Exercise inputs Start Marker

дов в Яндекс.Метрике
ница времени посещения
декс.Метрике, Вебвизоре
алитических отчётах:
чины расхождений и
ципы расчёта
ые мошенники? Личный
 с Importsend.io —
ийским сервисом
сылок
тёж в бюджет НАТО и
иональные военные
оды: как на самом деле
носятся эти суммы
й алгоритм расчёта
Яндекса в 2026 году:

Exercise inputs End Marker
Exercise inputs Start Marker

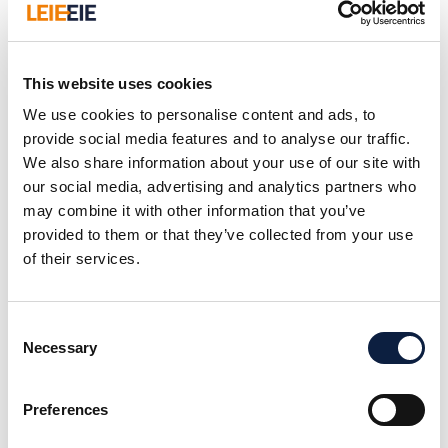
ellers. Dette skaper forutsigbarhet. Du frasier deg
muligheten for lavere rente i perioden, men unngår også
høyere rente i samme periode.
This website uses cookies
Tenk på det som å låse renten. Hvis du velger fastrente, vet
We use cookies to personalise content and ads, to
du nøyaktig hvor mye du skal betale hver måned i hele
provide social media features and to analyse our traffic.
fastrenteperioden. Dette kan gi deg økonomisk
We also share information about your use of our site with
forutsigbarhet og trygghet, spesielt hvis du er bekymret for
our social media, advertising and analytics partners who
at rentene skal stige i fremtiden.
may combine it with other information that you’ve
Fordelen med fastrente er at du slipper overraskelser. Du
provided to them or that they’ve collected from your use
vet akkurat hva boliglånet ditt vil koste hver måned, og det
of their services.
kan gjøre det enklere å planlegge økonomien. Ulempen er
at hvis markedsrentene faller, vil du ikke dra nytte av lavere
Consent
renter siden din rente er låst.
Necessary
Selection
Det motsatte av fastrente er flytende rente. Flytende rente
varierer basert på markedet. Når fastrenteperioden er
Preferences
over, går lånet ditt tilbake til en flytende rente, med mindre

Exercise inputs End Marker
Exercise inputs Start Marker

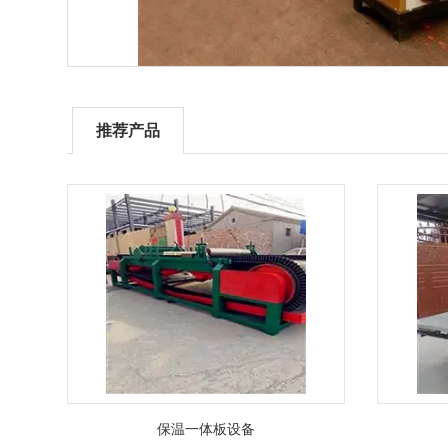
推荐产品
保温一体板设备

Exercise inputs End Marker

Description of the task. Precisely the lines between those holding "дов в Яндекс.Метрике" and "Яндекса в 2026", inclusive, are to be reproduced from the listing above, with nothing added.

Exercise output.
дов в Яндекс.Метрике
ница времени посещения
декс.Метрике, Вебвизоре
алитических отчётах:
чины расхождений и
ципы расчёта
ые мошенники? Личный
 с Importsend.io —
ийским сервисом
сылок
тёж в бюджет НАТО и
иональные военные
оды: как на самом деле
носятся эти суммы
й алгоритм расчёта
Яндекса в 2026 году:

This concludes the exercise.